Americans don’t talk about sin they way they used to. We may still “sin” but we’re less likely to be “sinners.”

I decided to look at how Americans have written about sin after reading a Christianity Today piece on Lester Ruth‘s research on older hymns and contemporary worship songs. The Duke Divinity School professor compared the language in the 70 most popular hymns prior to1860 with 110 praise songs that topped the charts since 1989. Among his findings was a difference in how “sin” is used:


Ruth also found today’s praise songs never use sin as a verb per se, only as a noun; hymns predominantly use sin as a noun (including sinner) and occasionally as a verb (including sinning).

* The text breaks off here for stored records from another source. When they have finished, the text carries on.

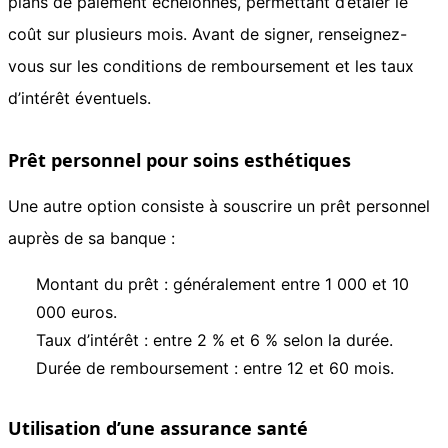
plans de paiement échelonnés, permettant d’étaler le
coût sur plusieurs mois. Avant de signer, renseignez-
vous sur les conditions de remboursement et les taux
d’intérêt éventuels.
Prêt personnel pour soins esthétiques
Une autre option consiste à souscrire un prêt personnel
auprès de sa banque :
Montant du prêt : généralement entre 1 000 et 10
000 euros.
Taux d’intérêt : entre 2 % et 6 % selon la durée.
Durée de remboursement : entre 12 et 60 mois.
Utilisation d’une assurance santé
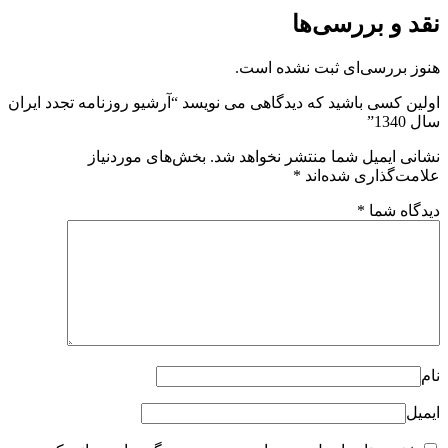
نقد و بررسی‌ها
هنوز بررسی‌ای ثبت نشده است.
اولین کسی باشید که دیدگاهی می نویسد “آرشیو روزنامه تجدد ایران
سال 1340”
نشانی ایمیل شما منتشر نخواهد شد.
بخش‌های موردنیاز
علامت‌گذاری شده‌اند
*
دیدگاه شما
*
نام
ایمیل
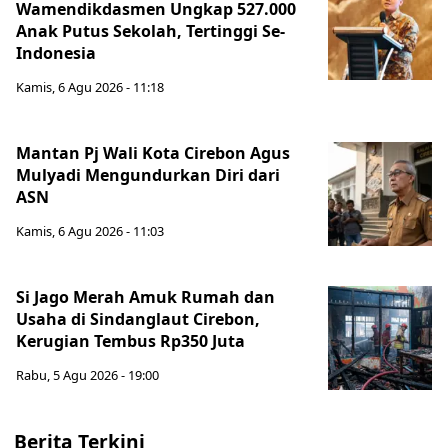
Wamendikdasmen Ungkap 527.000
Anak Putus Sekolah, Tertinggi Se-
Indonesia
Kamis, 6 Agu 2026 - 11:18
Mantan Pj Wali Kota Cirebon Agus
Mulyadi Mengundurkan Diri dari
ASN
Kamis, 6 Agu 2026 - 11:03
Si Jago Merah Amuk Rumah dan
Usaha di Sindanglaut Cirebon,
Kerugian Tembus Rp350 Juta
Rabu, 5 Agu 2026 - 19:00
Berita Terkini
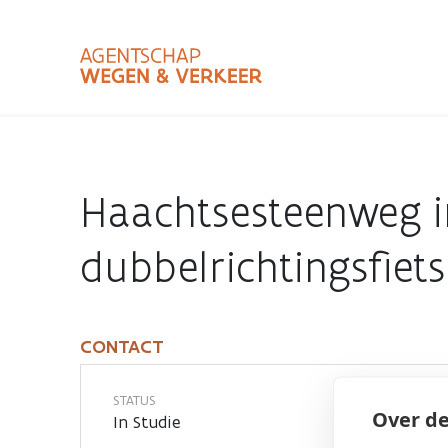
Overslaan
en
naar
de
inhoud
Zoekterm
Bundle
gaan
Type
Haachtsesteenweg i
Zoekbalk
sluiten
dubbelrichtingsfiet
CONTACT
Contact
STATUS
Over de
In Studie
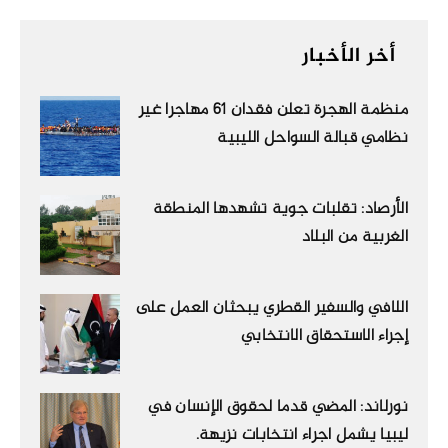
أخر الأخبار
منظمة الهجرة تعلن فقدان 61 مهاجرا غير
نظامي قبالة السواحل الليبية
الأرصاد: تقلبات جوية تشهدها المنطقة
الغربية من البلاد
اللافي والسفير القطري يبحثان العمل على
إجراء الاستحقاق الانتخابي
نورلاند: المضي قدما لحقوق الإنسان في
ليبيا يشمل اجراء انتخابات نزيهة.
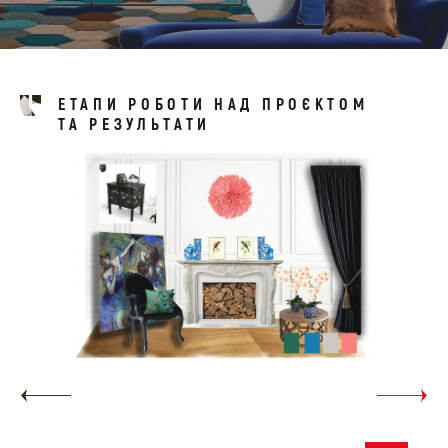
ЕТАПИ РОБОТИ НАД ПРОЄКТОМ
ТА РЕЗУЛЬТАТИ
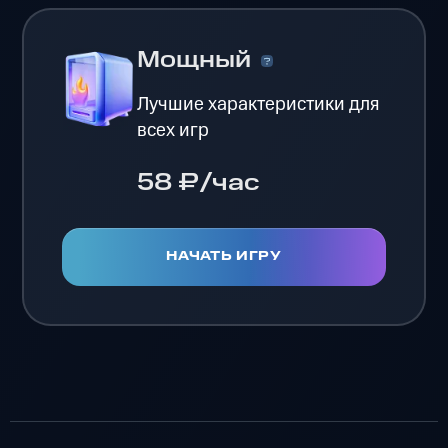
Мощный
Лучшие характеристики для
всех игр
58 ₽/час
НАЧАТЬ ИГРУ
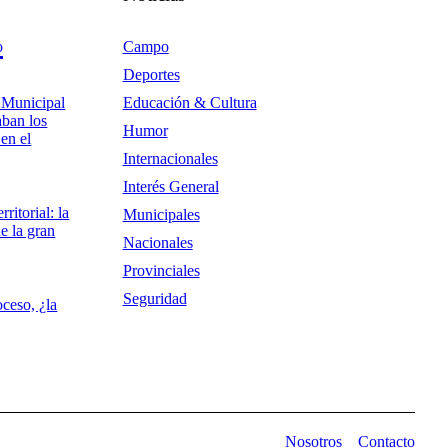
o
Campo
Deportes
 Municipal
Educación & Cultura
aban los
Humor
en el
Internacionales
Interés General
rritorial: la
Municipales
de la gran
Nacionales
Provinciales
Seguridad
ceso, ¿la
Nosotros
Contacto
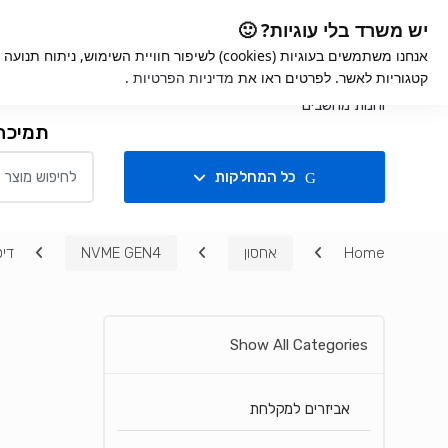
Ski
Ski
iGame
אחריות למוצרים
קנ
יש משרד בלי עוגיות? 🙂
t
t
אנחנו משתמשים בעוגיות (cookies) לשיפור חוויית השימ
navigatio
conten
קטגוריות לאשר. לפרטים ראו את
מדיניות הפרטיות
.
חנות
תמיכה
Search for:
כל המחלקות
Home
אחסון
NVME GEN4
דיסק פנימי 00
Show All Categories
אביזרים למקלחת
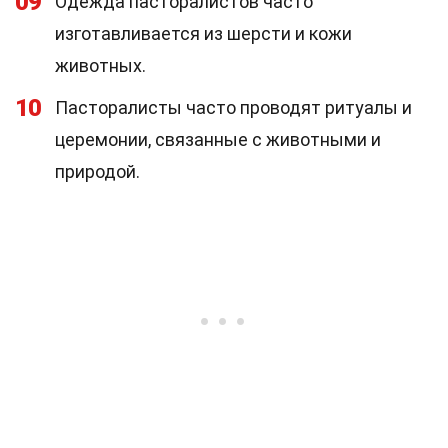
09
Одежда пасторалистов часто
изготавливается из шерсти и кожи
животных.
10
Пасторалисты часто проводят ритуалы и
церемонии, связанные с животными и
природой.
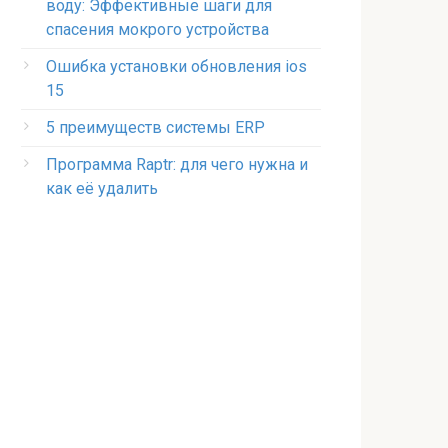
воду: Эффективные шаги для
спасения мокрого устройства
Ошибка установки обновления ios
15
5 преимуществ системы ERP
Программа Raptr: для чего нужна и
как её удалить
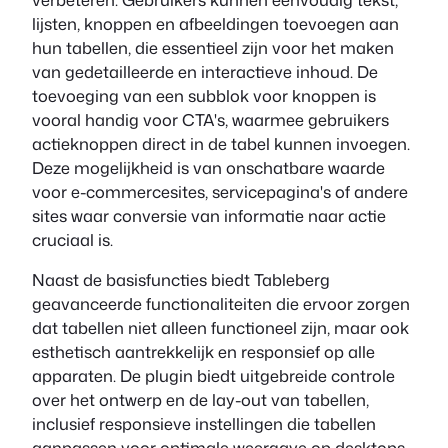
lijsten, knoppen en afbeeldingen toevoegen aan
hun tabellen, die essentieel zijn voor het maken
van gedetailleerde en interactieve inhoud. De
toevoeging van een subblok voor knoppen is
vooral handig voor CTA's, waarmee gebruikers
actieknoppen direct in de tabel kunnen invoegen.
Deze mogelijkheid is van onschatbare waarde
voor e-commercesites, servicepagina's of andere
sites waar conversie van informatie naar actie
cruciaal is.
Naast de basisfuncties biedt Tableberg
geavanceerde functionaliteiten die ervoor zorgen
dat tabellen niet alleen functioneel zijn, maar ook
esthetisch aantrekkelijk en responsief op alle
apparaten. De plugin biedt uitgebreide controle
over het ontwerp en de lay-out van tabellen,
inclusief responsieve instellingen die tabellen
aanpassen voor optimale weergave op desktops,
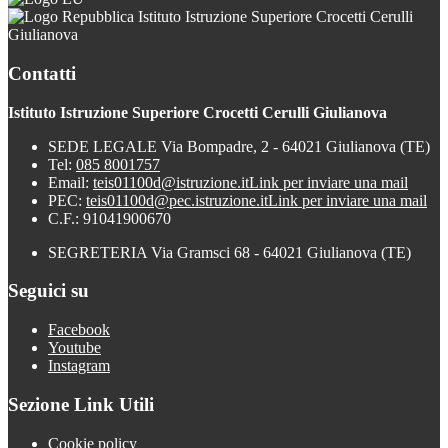
Istituto Istruzione Superiore Crocetti Cerulli
Giulianova
Contatti
Istituto Istruzione Superiore Crocetti Cerulli Giulianova
SEDE LEGALE Via Bompadre, 2 - 64021 Giulianova (TE)
Tel:
085 8001757
Email:
teis01100d@istruzione.it
Link per inviare una mail
PEC:
teis01100d@pec.istruzione.it
Link per inviare una mail
C.F.: 91041900670
SEGRETERIA Via Gramsci 68 - 64021 Giulianova (TE)
Seguici su
Facebook
Youtube
Instagram
Sezione Link Utili
Cookie policy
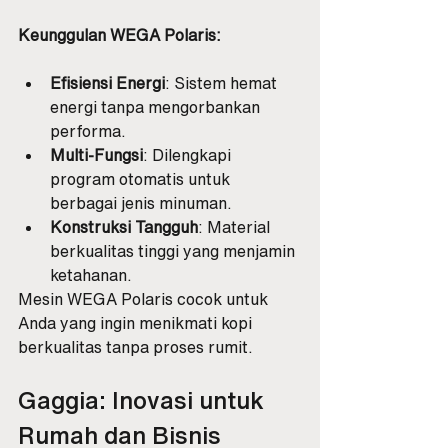
Keunggulan WEGA Polaris:
Efisiensi Energi
: Sistem hemat 
energi tanpa mengorbankan 
performa.
Multi-Fungsi
: Dilengkapi 
program otomatis untuk 
berbagai jenis minuman.
Konstruksi Tangguh
: Material 
berkualitas tinggi yang menjamin 
ketahanan.
Mesin WEGA Polaris cocok untuk 
Anda yang ingin menikmati kopi 
berkualitas tanpa proses rumit.
Gaggia: Inovasi untuk 
Rumah dan Bisnis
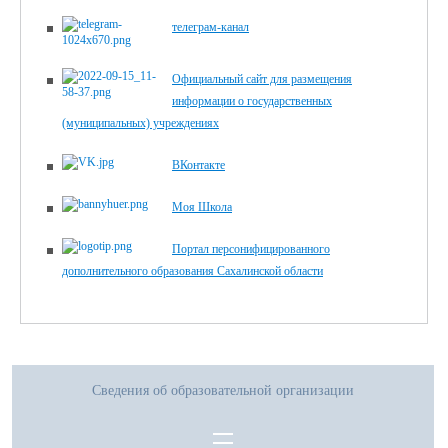
телеграм-канал
Официальный сайт для размещения
информации о государственных
(муниципальных) учреждениях
ВКонтакте
Моя Школа
Портал персонифицированного
дополнительного образования Сахалинской области
Сведения об образовательной организации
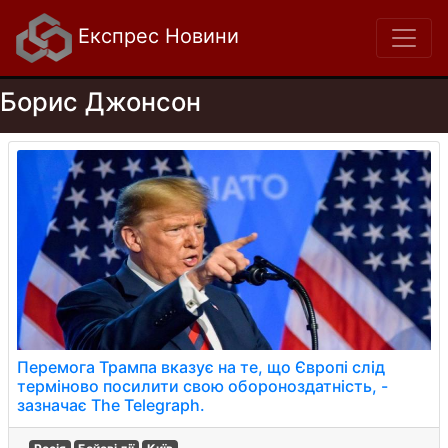
Експрес Новини
Борис Джонсон
Перемога Трампа вказує на те, що Європі слід
терміново посилити свою обороноздатність, -
зазначає The Telegraph.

But hymns and evangelical worship songs aren’t the only place people talk about sin. How do we talk about sin? Do people talk about sin as a verb or noun? Are we “sinners” or people who “sinned”? Or, to turn the phrase: do we love the “sinner” and hate “to sin”?

To track the possible change in language, I used Google Ngram viewer. This database tracks the relative frequency of words published each year. After trying several versions of “sin”, I compared the most common noun (“sinner”) and the most common verb (“sinned”). The graph shows the percentage difference each year (e.g., 100% means “sinner” occurs twice as often as “sinned”). So, a decline doesn’t mean sin is more or less a topic in books; a decline means that “sinner” is used less often compared to the use of “sinned.”

The graph shows changes in the discussion of sin, with Americans less likely to talk about “sinners” even when talking about sinning.

There are three general eras in the graph:

  • 1800-1860s. Prior to 1860, people wrote “sinners” three times for every one “sinned.”
  • 1860s-1900. The major decline in “sinners” (vis-a-vis “sinned”) came in the second half of the 19th Century.
  • 1900-1960s. The relative difference between “sinned” and “sinner” remained steady until the 1960s, when it declined again.
  • 1960s-2000’s. The changes over the past fifty years may appear small, but they’re important. Americans were twice as likely to write about a “sinner” (vis-a-vis “sinned”) in 1960 than in 2000.

This snapshot (and quick one at that) shows a change for a view of sin as something that embodies a person. Sin is something we do, but it doesn’t define us.